89 The court accordingly makes a declaration and orders as follows:
1. Declare that Stuart Karim Ariff is estopped as against Berjaya Group (Cayman) Limited and Berjaya Group (Aust) Pty Ltd from claiming remuneration for work completed from 1 September 2004 to 1 November 2007 as administrator of the deeds of company arrangement of Carlovers Carwash Limited, Carlovers Carwash (Aust) Pty Limited, The Carwash Kings Pty Limited and Carlovers (Maroochydore) Pty Limited, other than from the bank account known as "The Deed Fund Number 1 Trust Account" held with the National Australia Bank and from having recourse to Carlovers Carwash Limited or Carlovers Carwash (Aust) Pty Limited for the payment of such remuneration.

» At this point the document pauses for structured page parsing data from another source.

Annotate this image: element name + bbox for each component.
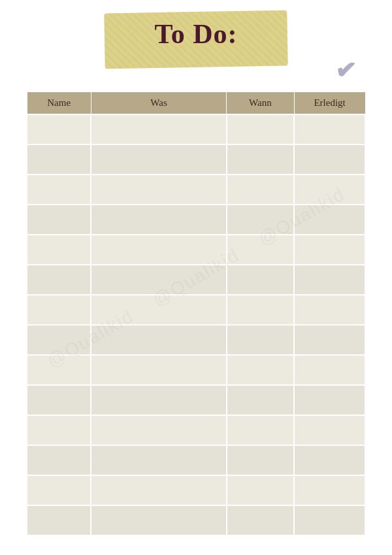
table-cell xyxy=(27,205,91,235)
table-cell xyxy=(27,175,91,205)
table-cell xyxy=(227,445,295,475)
table-cell xyxy=(294,355,365,385)
table-cell xyxy=(27,265,91,295)
table-row xyxy=(27,445,365,475)
table-cell xyxy=(227,415,295,445)
table-cell xyxy=(27,445,91,475)
table-cell xyxy=(91,385,226,415)
table-cell xyxy=(227,385,295,415)
table-row xyxy=(27,325,365,355)
table-cell xyxy=(27,325,91,355)
table-cell xyxy=(227,114,295,144)
table-cell xyxy=(27,295,91,325)
table-cell xyxy=(294,385,365,415)
table-row xyxy=(27,205,365,235)
table-header-row: Name Was Wann Erledigt xyxy=(27,92,365,115)
table-cell xyxy=(294,445,365,475)
table-cell xyxy=(294,295,365,325)
table-row xyxy=(27,144,365,175)
table-cell xyxy=(91,325,226,355)
table-cell xyxy=(294,114,365,144)
table-cell xyxy=(91,295,226,325)
table-cell xyxy=(27,114,91,144)
table-cell xyxy=(227,235,295,265)
table-cell xyxy=(27,415,91,445)
todo-table-wrapper: Name Was Wann Erledigt xyxy=(26,92,366,555)
col-header-was: Was xyxy=(91,92,226,115)
col-header-erledigt: Erledigt xyxy=(294,92,365,115)
table-cell xyxy=(91,205,226,235)
table-cell xyxy=(294,144,365,175)
table-cell xyxy=(91,265,226,295)
table-cell xyxy=(227,505,295,535)
todo-table: Name Was Wann Erledigt xyxy=(26,92,366,536)
table-cell xyxy=(294,325,365,355)
table-cell xyxy=(27,475,91,505)
table-cell xyxy=(227,475,295,505)
table-cell xyxy=(27,385,91,415)
table-cell xyxy=(227,325,295,355)
table-cell xyxy=(294,505,365,535)
table-cell xyxy=(91,445,226,475)
table-row xyxy=(27,175,365,205)
col-header-name: Name xyxy=(27,92,91,115)
table-cell xyxy=(227,175,295,205)
table-cell xyxy=(91,175,226,205)
table-cell xyxy=(294,175,365,205)
table-row xyxy=(27,505,365,535)
page: @Qualikid @Qualikid @Qualikid To Do: ✔ N… xyxy=(0,0,392,555)
page-title: To Do: xyxy=(155,18,238,50)
table-cell xyxy=(27,505,91,535)
table-cell xyxy=(227,355,295,385)
table-cell xyxy=(227,205,295,235)
table-cell xyxy=(227,144,295,175)
table-cell xyxy=(294,415,365,445)
table-cell xyxy=(91,475,226,505)
table-cell xyxy=(27,144,91,175)
col-header-wann: Wann xyxy=(227,92,295,115)
table-cell xyxy=(91,415,226,445)
table-cell xyxy=(294,265,365,295)
table-cell xyxy=(227,265,295,295)
table-cell xyxy=(91,235,226,265)
table-row xyxy=(27,265,365,295)
checkmark-icon: ✔ xyxy=(334,55,357,86)
table-cell xyxy=(294,235,365,265)
table-cell xyxy=(91,505,226,535)
table-cell xyxy=(91,355,226,385)
table-cell xyxy=(227,295,295,325)
table-cell xyxy=(91,114,226,144)
table-row xyxy=(27,235,365,265)
table-cell xyxy=(91,144,226,175)
table-row xyxy=(27,114,365,144)
table-cell xyxy=(294,205,365,235)
table-row xyxy=(27,355,365,385)
header-area: To Do: ✔ xyxy=(0,7,392,92)
table-row xyxy=(27,385,365,415)
table-cell xyxy=(294,475,365,505)
table-cell xyxy=(27,355,91,385)
table-row xyxy=(27,295,365,325)
table-cell xyxy=(27,235,91,265)
table-row xyxy=(27,475,365,505)
table-row xyxy=(27,415,365,445)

2. Order pursuant to s 447A of the Corporations Act 2001 (Cth) that Pt 5.3A of that Act is to operate in relation to Carlovers Carwash Limited, Carlovers Carwash (Aust) Pty Limited, The Carwash Kings Pty Limited and Carlovers (Maroochydore) Pty Limited as if:
(a) any amount duly fixed as remuneration of Stuart Karim Ariff as administrator of the deeds of company arrangement of Carlovers Carwash Limited, Carlovers Carwash (Aust) Pty Limited, The Carwash Kings Pty Limited and Carlovers (Maroochydore) Pty Limited for the period 1 September 2004 to 1 November 2007 is to be paid from the bank account known as "The Deed Fund Number 1 Trust Account" held with the National Australia Bank; and
(b) to the extent that any amount duly fixed as remuneration of Stuart Karim Ariff as administrator of the deeds of company arrangement of Carlovers Carwash Limited, Carlovers Carwash (Aust) Pty Limited, The Carwash Kings Pty Limited and Carlovers (Maroochydore) Pty Limited for the period 1 September 2004 to 1 November 2007 exceeds the amount available in the bank account known as "The Deed Fund Number 1 Trust Account" held with the National Australia Bank, the said Stuart Karim Ariff is entitled to no recourse whatsoever to Carlovers Carwash Limited or Carlovers Carwash (Aust) Pty Limited for the payment of such remuneration.
3. Order that the defendant pay the plaintiffs' costs of the proceedings.